The most widely adopted Adaptive Bitrate protocols are HTTP Live Streaming (HLS) and Dynamic Adaptive Streaming over HTTP (DASH).
You’ve probably realized this by the names but HLS and DASH are both based on HTTP.
HTTP Live Streaming (HLS)
HLS was developed by Apple in 2009 and it’s one of the earliest and most widely adopted ABR protocols. The video stream is broken into small, HTTP-based downloads. It supports both live and on-demand streaming.
It’s developed and maintained by Apple so it’s natively supported on iOS, macOS and Safari.
HLS uses .m3u8 manifest files to guide the player in selecting the most appropriate video chunks based on real-time network conditions.
Dynamic Adaptive Streaming over HTTP (DASH)
DASH was created by a consortium of companies led by MPEG (Moving Picture Experts Group). The protocol was first published in 2012 and it currently powers platforms like YouTube and Netflix.
DASH uses .mpd manifest files to provide metadata about the available renditions and chunk URLs.
Video Streaming at Pinterest
At Pinterest, both HLS and DASH are used for delivering videos across iOS and Android platforms, respectively.
HLS: Utilized for video streaming on iOS devices through Apple’s AVPlayer, accounting for approximately 70% of video playback sessions on iOS apps.
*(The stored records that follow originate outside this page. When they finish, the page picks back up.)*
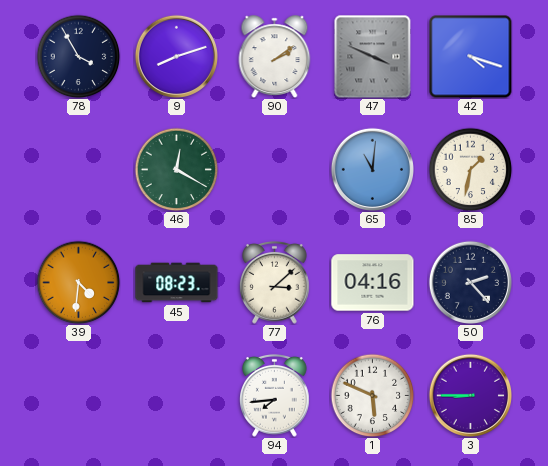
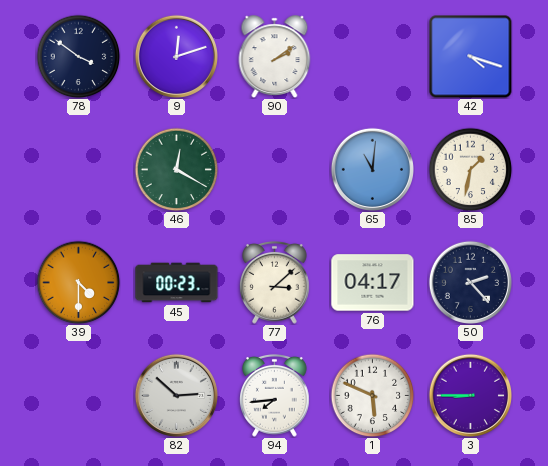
78: 3:55 -> 3:51
9: 8:12 -> 12:12
47: 3:49 -> none
39: 4:31 -> 4:30
45: 08:23 -> 00:23
76: 04:16 -> 04:17
82: none -> 2:52
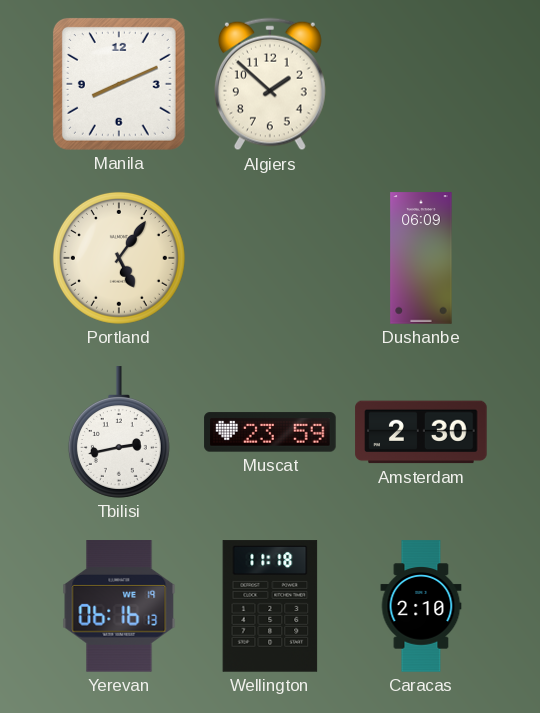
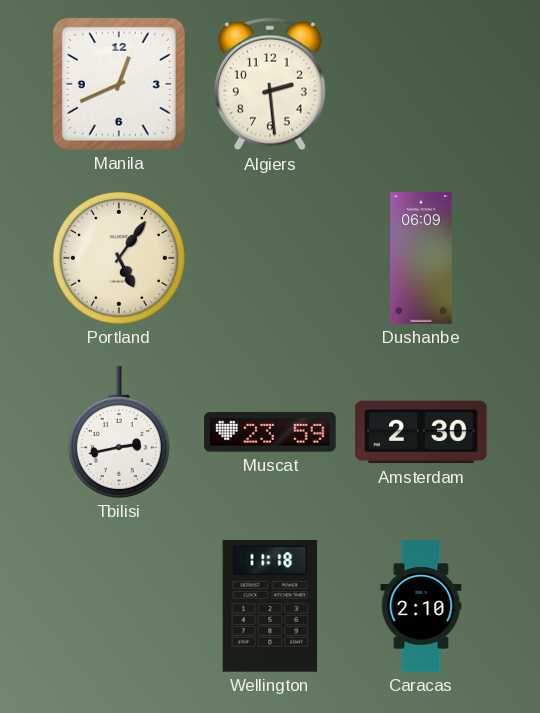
Manila: 8:11 -> 12:41
Algiers: 1:52 -> 2:29
Yerevan: 06:16 -> none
DASH: Employed for video streaming on Android devices using ExoPlayer, representing around 55% of video playback sessions on Android.
One of the key metrics Pinterest measures for video performance is startup latency - the time it takes for a video to begin playing after a user initiates playback.
As we stated above, both HLS and and DASH require a manifest file before you can initiate video playback. With HLS, you might have to download additional manifest files (for the specific rendition) after downloading the main one.
Only after you download the manifest file can the video player start downloading the first few chunks of the video. This is the primary contributor to users’ perceived latency.
The Pinterest team decided to eliminate the latency from the round trips by embedding all the relevant manifest files in the original API response. When a user first requests metadata for a video (thumbnail, title, etc.), the API response to that request will also contain the manifest files of the video.
During playback, the player can swiftly access the manifest information locally and immediately start downloading video chunks.
Reducing API Response Time
When Pinterest started including manifest files in the API responses, the primary issue they faced was increased latency for the API endpoint. The backend now had to retrieve manifest files before it could respond with video metadata.
They were able to solve this issue with caching. They added a MemCache layer into the manifest serving process to cache the most popular video manifest files.
Here’s the new process for retrieving manifest files.
API Request - a client requests Pins metadata
Manifest Embeddings - the Backend retrieves manifest files from S3, serializes them and embeds the bytes within the API response
MemCache - Subsequent requests for popular video manifest files are served immediately from the MemCache caching layer.
Response Delivery - the API delivers the payload with the manifest data embedded
Results
With this new setup, Pinterest was able to see a 36.7% reduction in p90 startup latency on iOS. They also saw a 12.3% reduction in the number of users who had to wait longer than 1 second for a video to start.